I'll provide a sample file ASAP; what code rewrites I did do, got me farther (and clearer) but did not resolve (alas).
Thanks for your reply & your help!
-Ken
Comment #10
finex commentedI've used the following PHP version:
PHP 5.2.6-1+lenny4 with Suhosin-Patch 0.9.6.2 (cli) (built: Nov 22 2009 02:38:03)I cannot provide an example file. Anyway I've solved using the old import version (1.1).
Comment #11
1kenthomas commentedAttached as tar.gz.
This file validates (passes test around l. 261, import_read_wxr) but causes WSOD later. One post found.
PHP Version 5.2.6-3ubuntu4.5, though I've tried on PHP up to 5.3.1.
Thanks again-- other XML as I get a chance.
Comment #12
1kenthomas commentedThis finds only one post (though there are multiple) and also WSODs w/out import.
I will try exporting from a different WP environment, just in case...
Comment #13
finex commentededit: I've answered to the wrong thread. Sorry
Comment #14
lavamind commentedThere are two problems I found in these XML files.
First, there are atom:link elements.
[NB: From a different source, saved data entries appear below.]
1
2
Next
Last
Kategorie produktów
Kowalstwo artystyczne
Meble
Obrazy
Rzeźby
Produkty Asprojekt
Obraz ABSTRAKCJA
For some reason, Wordpress includes these tags in its output but without declaring the "atom" namespace, therefore producing malformed XML. For now, try removing all tags beginning with atom:link from your export file.
Secondly, in the "mtucker" example, there's an XML error on line 618 : Wordpress included the
&(ampersand) character as an XML value, but strings containing that character should be enclosed as CDATA, or escaped using&. Try correcting that mistake and your data should import properly.I will try and see if I we could detect these XML errors and refuse to import if it finds any of them.
Comment #15
lavamind commentedComment #16
lavamind commentedOkay I tracked it down to this Wordpress bug report : http://core.trac.wordpress.org/ticket/9633
In summary, this problem has only been fixed recently in the Wordpress export code, and will be released with version 3.0.
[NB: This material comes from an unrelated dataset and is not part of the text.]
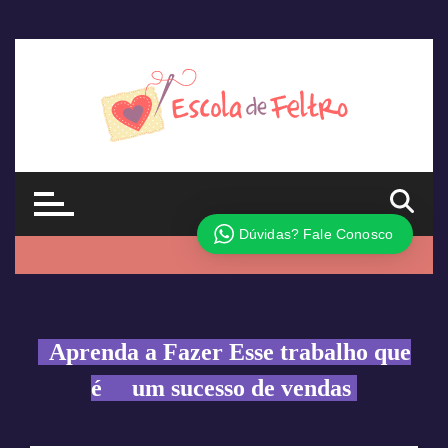
Aprenda a Fazer Esse trabalho que
é um sucesso de vendas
Let me reiterate that this is a problem with WordPress export, as in some cases it produces invalid XML. But what is really frightening is that the developpers don't seem to really care about generating proper XML, since their own WXR importer is a dumb regexp script.
I'll need to make some modifications to the way XMLReader is used so that XML errors are better tolerated...
Comment #17
lavamind commentedFixed in 6.x-2.x-dev.
First, aborts if XMLReader doesn't reach the end of the WXR file, which most likely indicates XML problems.
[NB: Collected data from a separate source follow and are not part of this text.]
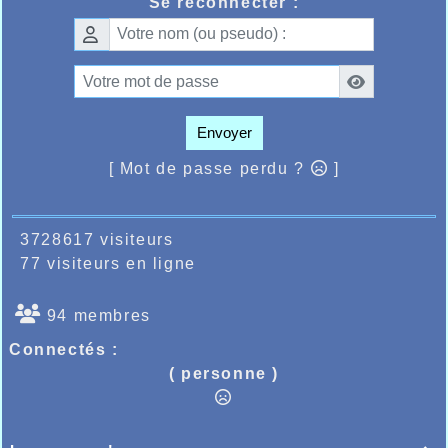
Se reconnecter :
country, où il fallait rajouter les 7 petits de
l’école d’athlé tous méritants.
Les résultats des Halluinois :
https://bases.athle.fr/asp.net/liste.aspx?
frmbase=resultats&frmmode=1&pardisplay=1&fr
Au cross de Waregem, la jeune cadette Fran
Envoyer
Van Hollebeke, licenciée à l’AHVL devait
remporter facilement l’épreuve
[ Mot de passe perdu ?
]
3728617 visiteurs
77 visiteurs en ligne
94 membres
Connectés :
( personne )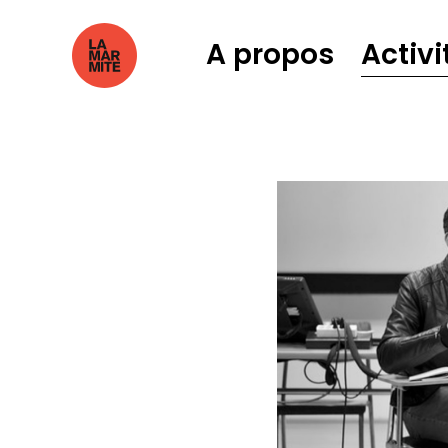
A propos
Activi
Secondly, documents possible problem causes/solutions in the README.
Thanks!
Comment #19
nikitas commentedi had the same problem while exporting from wordpress and importing to drupal . . .
used the 6.x 2.x dev. version and removed the atom links plus these xml items from each post and everything worked just fine. . .!!!
.. .
so if the .xml cant be imported just remove those items from your posts !!!